Catchment Area Profile Report

In the Catchment Area Profile Report, the UFHCC COE team summarized our catchment area characteristics and priorities, cancer incidence, mortality and advanced stage diagnoses with an aim to build capacity for research that is relevant to our catchment area. This work also included the creation of an online, searchable data dashboard known as PORTRAIT: Partnerships to Optimize and Transform Research through Action and Impact Together, a tool for health system leaders and researchers to design research that meets the needs of our communities and thereby support the UFHCC in reducing the cancer burden across the cancer care continuum.
Working Toward Equity in Cancer Clinical Trials

The research at UF aims to address the complex needs of the catchment area to reduce the cancer burden and increase health equity.

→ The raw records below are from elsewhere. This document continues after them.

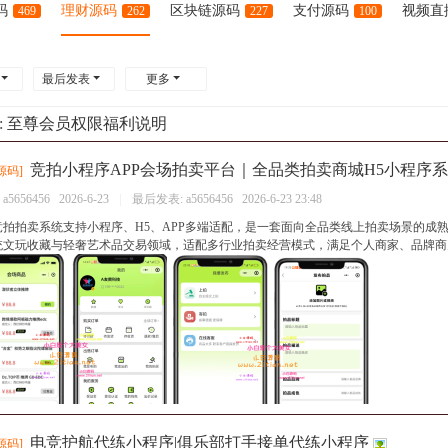
码
理财源码
区块链源码
支付源码
视频直
469
262
227
100
最后发表
更多
:
至尊会员权限福利说明
竞拍小程序APP会场拍卖平台｜全品类拍卖商城H5小程序
源码
]
：
a5656456
2026-6-23
|
最后发表:
a5656456
2026-6-23 23:48
竞拍拍卖系统支持小程序、H5、APP多端适配，是一套面向全品类线上拍卖场景的成
统文玩收藏与轻奢艺术品交易领域，适配多行业拍卖经营模式，满足个人商家、品牌商户以
电竞护航代练小程序|俱乐部打手接单代练小程序
源码
]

Therefore, the Office of Community Outreach and Engagement has partnered closely with Disease Site Group (DSG) leadership in the development of the catchment area rubric which articulates the relevancy of all cancer clinical trials to the catchment area. Over the past year, the COE team completed a formal evaluation of n=90 interventional trials that have come before the Scientific Review and Monitoring Committee. In addition to reviewing all interventional cancer clinical trials, the UFHCC and COE office, in collaboration with the Cancer Informatics Shared Resource (CI SR), have developed a novel data dashboard to assess trial feasibility and recruitment and enrollment progress with a focus on those traditionally underrepresented in cancer clinical trials.
Community Outreach & Engagement Seminars

Prior to and during the pandemic the COE team continued working to provide cancer related education important to our catchment area residents, providers and researchers. At the start of the year, Robin Yabroff, Ph.D., Senior Scientific Director of Health Services Research at the American Cancer Society, presented “Medical Financial Hardship Among Cancer Survivors in the United States” for a COE seminar to over 50 live and virtual attendees.
In mid-2019 the UFHCC COE office began managing the Cancer Connections monthly meetings originally founded 10 years ago by cancer survivor Barb Thomas. The presentations disseminate leading-edge cancer research, with a goal of having the community to gain a deeper awareness of current research, treatments options and health care services that are available to them. While Cancer Connections moved online only by March due to the pandemic, the monthly meetings continued with presentations from several UF/UF Health faculty and staff and almost 400 attendees for 2020.